Desde finales del siglo XX, en la década de 1970, la comunidad científica ha recopilado exhaustivos datos sobre las poblaciones de lagartos a nivel global. A través de la comparación y la elaboración de modelos predictivos, los investigadores han llegado a una conclusión innegable: el avance implacable del calentamiento global está provocando una disminución progresiva de estas especies. Las observaciones iniciales permitieron a los expertos desarrollar un modelo capaz de prever el riesgo de extinción. Este modelo predijo con precisión la desaparición de diversas poblaciones de lagartos en regiones específicas de América del Norte, América del Sur, Europa, África y Australia, abarcando 34 familias distintas que habían sido objeto de estudios previos.
Los primeros indicios de esta preocupante tendencia surgieron en Francia, seguidos por México, donde se constató que el 12% de las poblaciones locales ya habían desaparecido desde los estudios iniciales. Basándose en este modelo de probabilidades de extinción local, los especialistas han determinado que el 6% de las poblaciones de lagartos podrían extinguirse para el año 2050, y un alarmante 20% para el 2080. Estos datos, presentados en el Día Internacional del Lagarto 2025, son un claro indicativo del peligro que enfrentan estos animales.
La relación directa entre esta ola de extinciones y el cambio climático es innegable. Aunque la pérdida de hábitat es un factor negativo atribuible a la actividad humana, los científicos enfatizan que el calentamiento global es la amenaza más devastadora. Los lagartos, que necesitan exponerse al sol para regular su temperatura, se ven forzados a buscar refugio en la sombra debido a las temperaturas extremas. Esta limitación en su exposición solar restringe su capacidad para buscar alimento, afectando sus funciones vitales, su reproducción y haciéndolos más susceptibles a enfermedades y a la depredación. La desaparición de estas especies provoca una ruptura en las cadenas tróficas locales, generando un desequilibrio ecosistémico que representa una seria preocupación para los expertos en este Día Internacional del Lagarto 2025.
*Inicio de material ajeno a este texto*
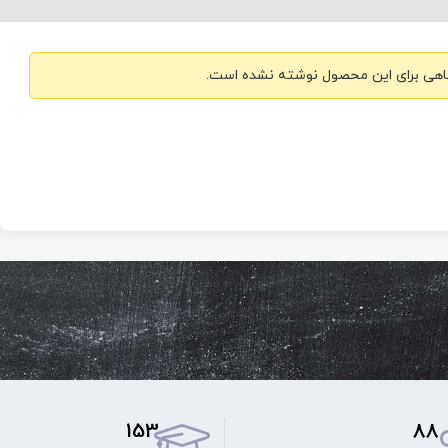
هی برای این محصول نوشته نشده است.
153
88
Desde la perspectiva de un observador atento y consciente, la celebración del Día Internacional del Lagarto trasciende la mera conmemoración; se convierte en un espejo que nos confronta con las consecuencias directas de nuestras acciones sobre el delicado tapiz de la vida en la Tierra. La inminente extinción de estas criaturas, vitales en sus ecosistemas, es un recordatorio palpable de la interconexión entre todas las formas de vida. Nos obliga a reflexionar sobre la urgente necesidad de mitigar el cambio climático y proteger la biodiversidad, no solo por el bienestar de los lagartos, sino por el futuro de nuestro propio planeta y de las generaciones venideras. La responsabilidad recae en cada uno de nosotros para actuar de manera decisiva y forjar un camino hacia la coexistencia armoniosa con la naturaleza.